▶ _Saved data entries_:
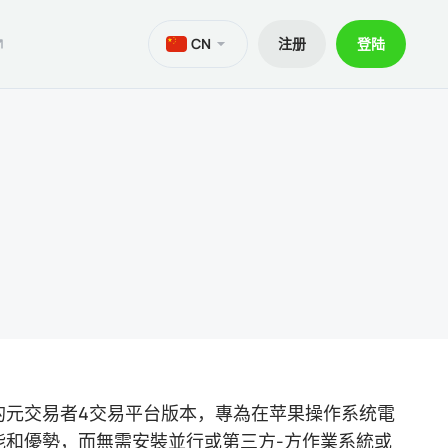
CN
注册
登陆
M
aTrader 5安卓版
ers World Cup
文件
交易
iOS的MetaTrader 5
30% 訂金
贷款
aTrader 4 安卓版
交易套餐 V9
和出金
iOS的MetaTrader 4
ief移动应用程序
本的元交易者4交易平台版本，專為在苹果操作系统電
能和優勢，而無需安裝並行或第三方-方作業系統或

▶ _Problem to work on_:
Through the last line of the entries above, beginning at the line containing "ers World Cup", transcribe each line exactly, both ends included and nothing more.

▶ _Expected answer_:
ers World Cup
文件
交易
iOS的MetaTrader 5
30% 訂金
贷款
aTrader 4 安卓版
交易套餐 V9
和出金
iOS的MetaTrader 4
ief移动应用程序
本的元交易者4交易平台版本，專為在苹果操作系统電
能和優勢，而無需安裝並行或第三方-方作業系統或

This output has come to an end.